EXERCISE GOAL:
Take the data below and copy exactly the lines starting at the one with "The cyclists participated" and finishing at the one with "thaw and become passable.", both included.

DATA FOR PROCESSING:
::::

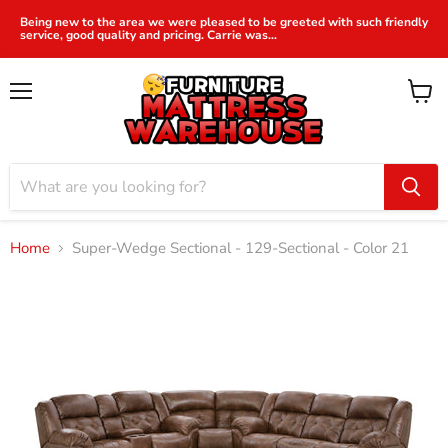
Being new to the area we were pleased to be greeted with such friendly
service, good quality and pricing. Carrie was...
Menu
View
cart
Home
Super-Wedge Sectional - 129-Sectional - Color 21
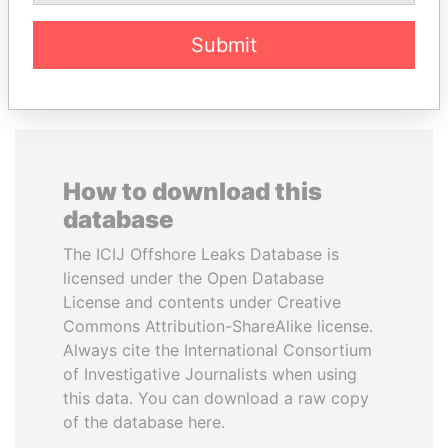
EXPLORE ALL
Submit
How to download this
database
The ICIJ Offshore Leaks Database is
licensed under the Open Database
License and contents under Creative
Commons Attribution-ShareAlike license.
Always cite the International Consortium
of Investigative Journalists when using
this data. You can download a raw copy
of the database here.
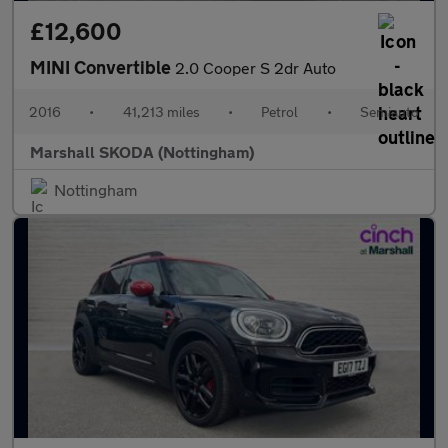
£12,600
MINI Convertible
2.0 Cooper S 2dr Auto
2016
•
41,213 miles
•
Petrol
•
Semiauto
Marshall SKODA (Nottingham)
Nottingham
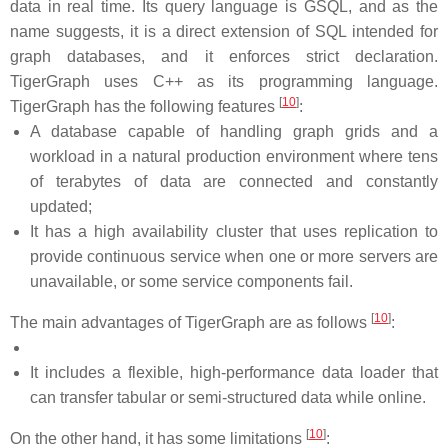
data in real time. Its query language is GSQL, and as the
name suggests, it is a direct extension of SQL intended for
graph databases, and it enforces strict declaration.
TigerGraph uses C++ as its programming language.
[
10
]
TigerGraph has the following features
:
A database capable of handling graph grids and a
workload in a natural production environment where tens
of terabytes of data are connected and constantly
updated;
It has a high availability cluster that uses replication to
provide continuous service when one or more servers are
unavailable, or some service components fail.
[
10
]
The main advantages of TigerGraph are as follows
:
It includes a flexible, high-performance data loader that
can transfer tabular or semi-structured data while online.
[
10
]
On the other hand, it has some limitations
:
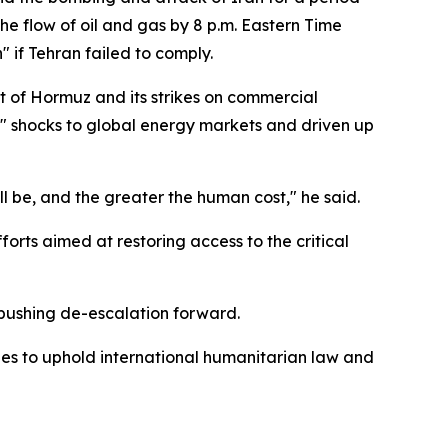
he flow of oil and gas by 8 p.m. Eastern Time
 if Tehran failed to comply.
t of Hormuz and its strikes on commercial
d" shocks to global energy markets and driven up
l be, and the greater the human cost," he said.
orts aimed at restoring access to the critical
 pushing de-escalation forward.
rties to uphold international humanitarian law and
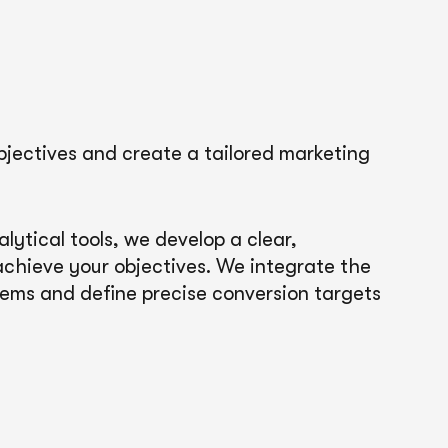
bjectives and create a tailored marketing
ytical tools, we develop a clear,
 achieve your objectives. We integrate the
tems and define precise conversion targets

::::

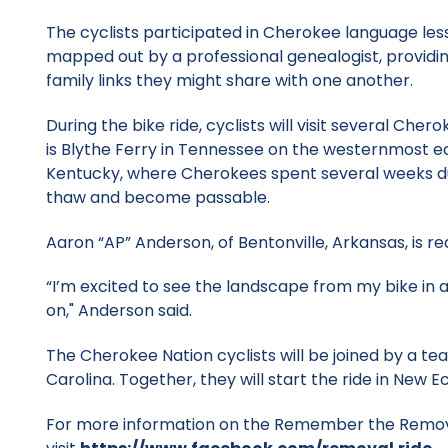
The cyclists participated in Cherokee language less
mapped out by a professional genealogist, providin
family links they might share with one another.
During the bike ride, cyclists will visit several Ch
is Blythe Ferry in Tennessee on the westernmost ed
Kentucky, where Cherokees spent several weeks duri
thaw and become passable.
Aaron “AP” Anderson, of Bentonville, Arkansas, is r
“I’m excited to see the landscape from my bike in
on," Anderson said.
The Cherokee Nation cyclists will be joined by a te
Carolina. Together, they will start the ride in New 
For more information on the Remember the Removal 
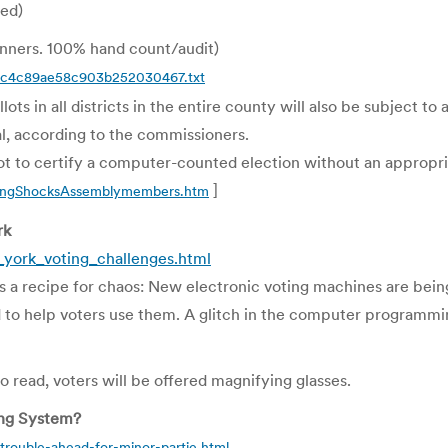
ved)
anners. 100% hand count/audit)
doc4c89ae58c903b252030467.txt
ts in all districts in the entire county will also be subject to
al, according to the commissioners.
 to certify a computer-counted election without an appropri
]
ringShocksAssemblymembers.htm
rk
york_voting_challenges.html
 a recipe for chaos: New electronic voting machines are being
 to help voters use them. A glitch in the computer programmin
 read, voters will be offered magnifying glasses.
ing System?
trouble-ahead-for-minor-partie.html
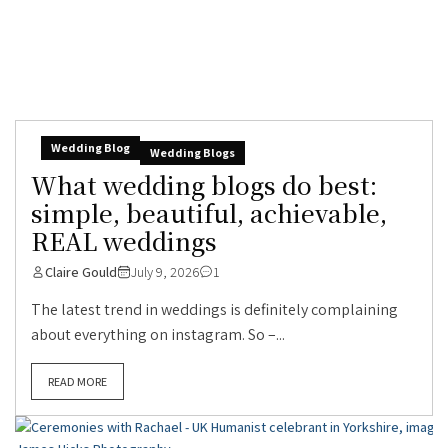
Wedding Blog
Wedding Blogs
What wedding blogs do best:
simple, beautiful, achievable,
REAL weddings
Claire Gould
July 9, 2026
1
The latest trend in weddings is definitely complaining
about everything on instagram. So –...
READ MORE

::::

SOLUTION TO THE EXERCISE:
The cyclists participated in Cherokee language less
mapped out by a professional genealogist, providin
family links they might share with one another.
During the bike ride, cyclists will visit several Ch
is Blythe Ferry in Tennessee on the westernmost ed
Kentucky, where Cherokees spent several weeks duri
thaw and become passable.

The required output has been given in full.